Jim Hudson discussion: two experiemts: MASE (Sc) vs ICE-T (cu). Hudson et al JGR2015 s from CCN Hoppel minima. Rank CCN bimodality from 1 to 8 (unimodal). Opposite relationships Nc-modal ranking (cu positive vs sc negative). Cu primarily collection-processing vs sc chemical and Brownian processing. Parcel model show different sensitivities to w for mono-and bi-modal spectra over different diameter ranges. CCN modality (associated with cloud processing) enhances both AIE in sc but reduces in cu. Ghan: averaging scale; answer (~km) worry more about the gaseous precursors. More CCN in sc are cloud-processed >> cloud-processing tend to reduce AIE, buffering factor; clouds make the best CCN.

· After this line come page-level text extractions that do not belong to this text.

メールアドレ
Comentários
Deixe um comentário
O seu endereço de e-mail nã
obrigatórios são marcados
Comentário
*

Y. Liu discussion. Going beyond traditional ACI regime paradigm based on adiabatic and cloud droplet concentration dependence on aerosol properties and updraft velocity to consider dispersion and entrainment-mixing in ACI parameterization. Graham: Need to consider collection process; Steve G. asked about the effect of other aerosol properties like aerosol distribution width on the results. On entrainment, Steve G. pointed out relevance of Barahona and Nene’s work on entrainment parameterization. Liu is extending to consider dispersion and coupling. Steve S. on potential use of measurements of reduced light scattering in clouds.

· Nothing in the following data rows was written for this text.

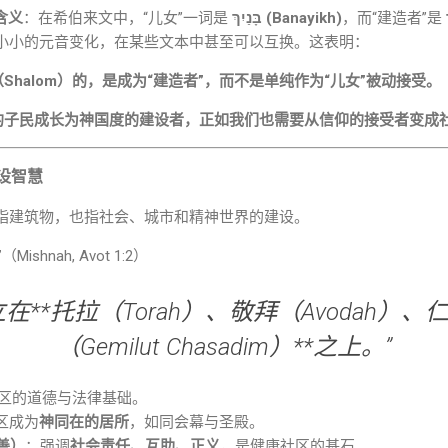
含义
：在希伯来文中，“儿女”一词是
בָּנַיִךְ (Banayikh)
，而“建造者”是
小小的元音变化，在某些文本中甚至可以互换。这表明：
Shalom）的，是成为“建造者”，而不是单纯作为“儿女”被动接受。
的子民成长为神国度的建设者，正如我们也需要从信仰的接受者变成
设智慧
仅指建筑物，也指社会、城市和精神世界的建设。
”
（Mishnah, Avot 1:2）
在**托拉（Torah）、敬拜（Avodah）
（Gemilut Chasadim）**之上。”
区的道德与法律基础。
区成为
神同在的居所
，如同会幕与圣殿。
慈善）
：强调
社会责任、互助、正义
，是健康社区的基石。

J. Fan discussion: coupling spectral bin microphysics in WRF-Chem (SBM-MOSAIC) to study aci and ari (aerosol-radiation interaction) changes: 1) activation: map 4 MOSAIC bin to 33 CCN bins in SBM; 2) aerosol-resuspension to interstitial aerosol bins; 3) in-cloud wet removal. Test VOCAL sc cases. Examine the effects of the major changes and demonstrate their importance. The fully coupled model improves simulations.

Key Findings

Large diversity in all factors driving anthropogenic aerosol effects on cloud radiative forcing.
Spatial and temporal variability in clouds, aerosol, and cloud radiative forcing are not necessarily useful in constraining factors.
Co-variability of aerosols and clouds with meteorology continue to challenge isolation of aerosol influence on clouds.
LASSO could provide an effective framework for simulating the co-variability.
Improved understanding of dependence of droplet dispersion on aerosol and updraft velocity.
Aerosol processing by shallow cumulus clouds is primarily by collision and coalescence, while processing by stratiform clouds is primarily by aqueous chemistry.
Cloud-resolving models are useful for addressing dependence of interaction on resolution, but results depend on treatment of cloud microphysics.
Bin cloud microphysics has now been fully coupled with bin aerosol microphysics in WRF-Chem.

Issues

Studies of aerosol effects from surface measurements are more difficult when the cloud is decoupled from the surface.
Spatial and temporal variability in clouds, aerosol, and cloud radiative forcing are not necessarily useful in constraining factors.

Needs

CCN at Barrow.

Decisions

Apply same microphysics treatment in cloud-resolving models and global models.

Future Plans

Extend LASSO to simulate cloud-aerosol interactions.

Action Items

Further analysis of why spatial and temporal variability in clouds, aerosol, and cloud radiative forcing are not necessarily useful in constraining factors.
Add dispersion effect to global models.
Use autoconversion representation in models that have a weaker dependence on droplet number concentration.